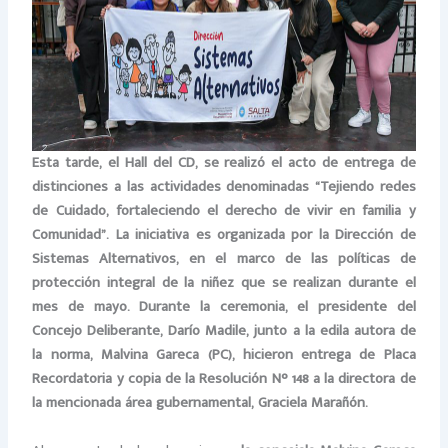
Esta tarde, el Hall del CD, se realizó el acto de entrega de
distinciones a las actividades denominadas “Tejiendo redes
de Cuidado, fortaleciendo el derecho de vivir en familia y
Comunidad”. La iniciativa es organizada por la Dirección de
Sistemas Alternativos, en el marco de las políticas de
protección integral de la niñez que se realizan durante el
mes de mayo. Durante la ceremonia, el presidente del
Concejo Deliberante, Darío Madile, junto a la edila autora de
la norma, Malvina Gareca (PC), hicieron entrega de Placa
Recordatoria y copia de la Resolución N° 148 a la directora de
la mencionada área gubernamental, Graciela Marañón.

TASK DETAILS: Working from the material above, restate word for word the lines between the line with "protección integral de" and the line with "Recordatoria y copia", both included, and only those.

OUTPUT BELOW:
protección integral de la niñez que se realizan durante el
mes de mayo. Durante la ceremonia, el presidente del
Concejo Deliberante, Darío Madile, junto a la edila autora de
la norma, Malvina Gareca (PC), hicieron entrega de Placa
Recordatoria y copia de la Resolución N° 148 a la directora de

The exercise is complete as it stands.